--- Data for the task Enclosed Below ---
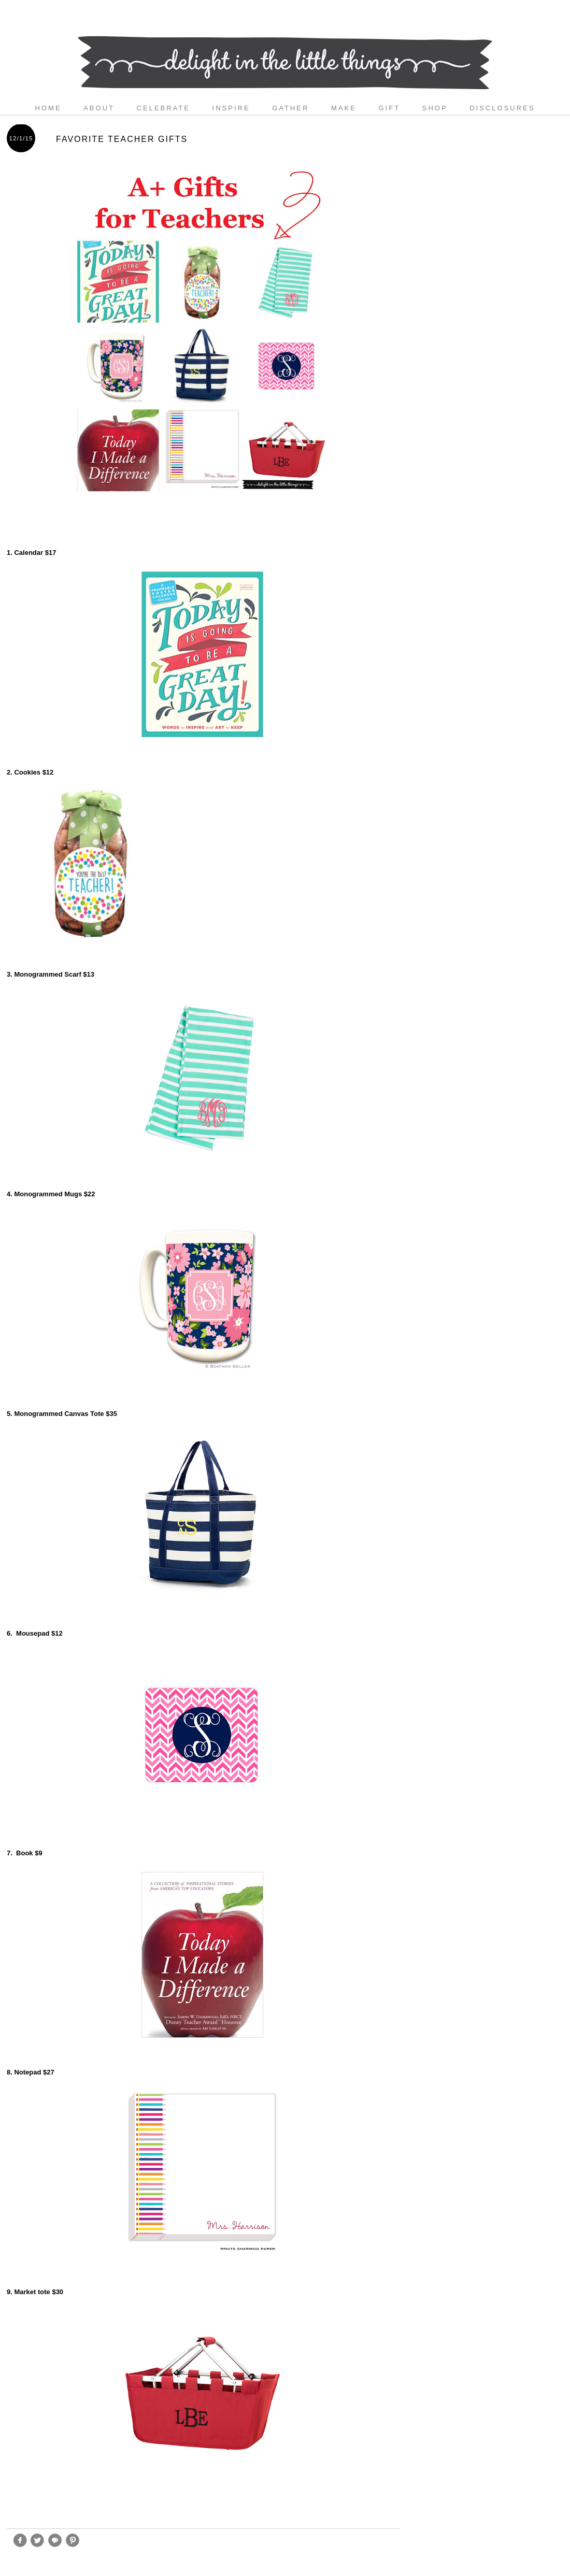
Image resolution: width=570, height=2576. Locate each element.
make (344, 108)
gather (290, 108)
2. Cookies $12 (30, 772)
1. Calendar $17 (31, 552)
--- End of Enclosed Data for the task ---
■ **Problem statement**
The answer must match the entries above line for line, with the pictures dropped.

■ **Expected answer**
Image resolution: width=570, height=2576. Locate each element.
make (344, 108)
gather (290, 108)
2. Cookies $12 (30, 772)
1. Calendar $17 (31, 552)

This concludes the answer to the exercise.